Research highlights:
- Multiple analyses show a correlation between statin use and memory loss or cognitive dysfunction, especially lipophilic statins that cross the blood-brain barrier (enter the brain easily) [5].
- Animal models demonstrate that cholesterol depletion alters amyloid precursor protein processing (how the brain builds or breaks down amyloid), increasing β-amyloid plaque formation (a defining feature of Alzheimer’s) [6].
Final Thoughts
Pharmaceuticals are not inherently evil, but uninformed use is. If you or a loved one are on any of these medications long-term, it’s worth asking:
1) Are there safer alternatives to manage symptoms without compromising brain integrity?

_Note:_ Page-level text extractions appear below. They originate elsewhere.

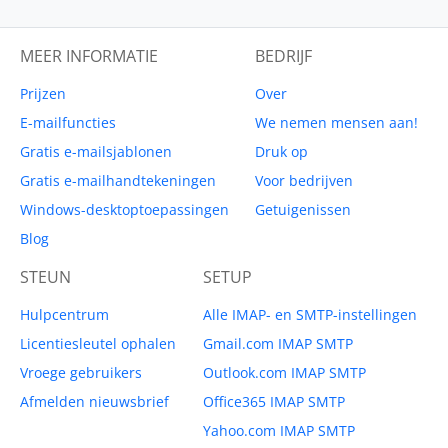
MEER INFORMATIE
BEDRIJF
Prijzen
Over
E-mailfuncties
We nemen mensen aan!
Gratis e-mailsjablonen
Druk op
Gratis e-mailhandtekeningen
Voor bedrijven
Windows-desktoptoepassingen
Getuigenissen
Blog
STEUN
SETUP
Hulpcentrum
Alle IMAP- en SMTP-instellingen
Licentiesleutel ophalen
Gmail.com IMAP SMTP
Vroege gebruikers
Outlook.com IMAP SMTP
Afmelden nieuwsbrief
Office365 IMAP SMTP
Yahoo.com IMAP SMTP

2) Are nutrient and neurotransmitter pathways being supported properly?
3)And most importantly, is this drug addressing a root cause, or just suppressing it?

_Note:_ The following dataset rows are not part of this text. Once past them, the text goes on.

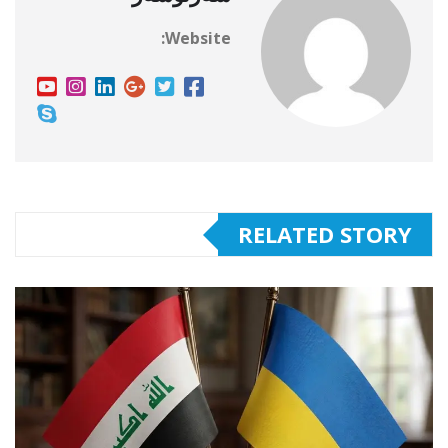
Website:
RELATED STORY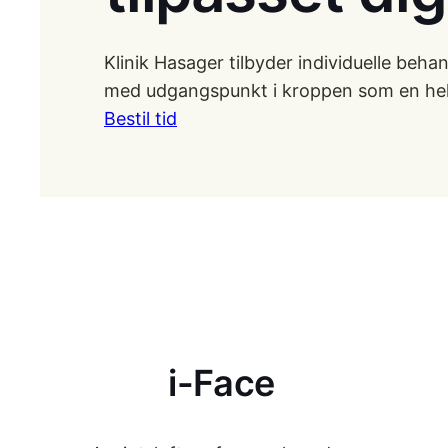
Klinik Hasager tilbyder individuelle beh
med udgangspunkt i kroppen som en he
Bestil tid
i-Face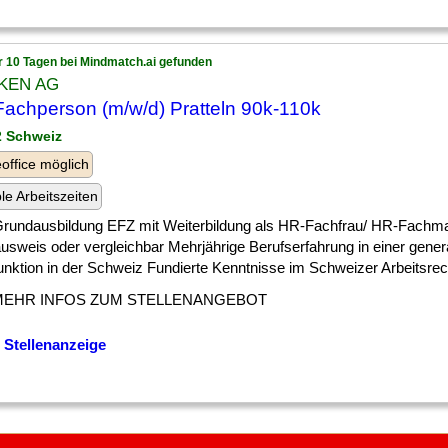
r 10 Tagen bei Mindmatch.ai gefunden
KEN AG
achperson (m/w/d) Pratteln 90k-110k
 2 Schweiz
ffice möglich
ble Arbeitszeiten
 ] Grundausbildung EFZ mit Weiterbildung als HR-Fachfrau/ HR-Fachma
usweis oder vergleichbar Mehrjährige Berufserfahrung in einer gener
ktion in der Schweiz Fundierte Kenntnisse im Schweizer Arbeitsrecht
MEHR INFOS ZUM STELLENANGEBOT
 Stellenanzeige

Because prevention doesn’t begin with a prescription, it begins with awareness.
Disclaimer: The information and opinions shared are for informational purposes only including, but not limited to, text, graphics, images and other material and are not intended as medical advice or instruction. Nothing mentioned is intended to be a substitute for professional medical advice, diagnosis or treatment.
References (APA format)
1. Richardson, K., Fox, C., Maidment, I., et al. (2019). Anticholinergic drugs and risk of dementia: case–control study. JAMA Internal Medicine, 179(8), 1084–1093. https://doi.org/10.1001/jamainternmed.2019.0677
2. Risacher, S. L., et al. (2016). Association between anticholinergic medication use and brain metabolism and atrophy in cognitively normal older adults. JAMA Neurology, 73(6), 721–732.

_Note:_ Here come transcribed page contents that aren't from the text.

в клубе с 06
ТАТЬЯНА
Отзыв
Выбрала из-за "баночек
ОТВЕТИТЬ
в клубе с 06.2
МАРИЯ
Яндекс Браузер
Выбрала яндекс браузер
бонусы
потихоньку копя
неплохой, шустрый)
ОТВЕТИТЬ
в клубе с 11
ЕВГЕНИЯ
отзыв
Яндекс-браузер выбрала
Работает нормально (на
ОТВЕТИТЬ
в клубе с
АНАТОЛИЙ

3. Billioti de Gage, S., et al. (2014). Benzodiazepine use and risk of Alzheimer’s disease: case–control study. BMJ, 349, g5205.
4. Calabrese, E. J., & Baldwin, L. A. (2018). Neuroprotective role of GABAergic modulation in neurodegenerative disorders. Pharmacological Reviews, 70(1), 88–120.
5. Wagstaff, L. R., et al. (2003). Statin-associated memory loss: analysis of 60 case reports and review of the literature. Pharmacotherapy, 23(7), 871–880.
6. Puglielli, L., Tanzi, R. E., & Kovacs, D. M. (2003). Alzheimer’s disease: the cholesterol connection. Nature Neuroscience Reviews, 4(7), 524–534.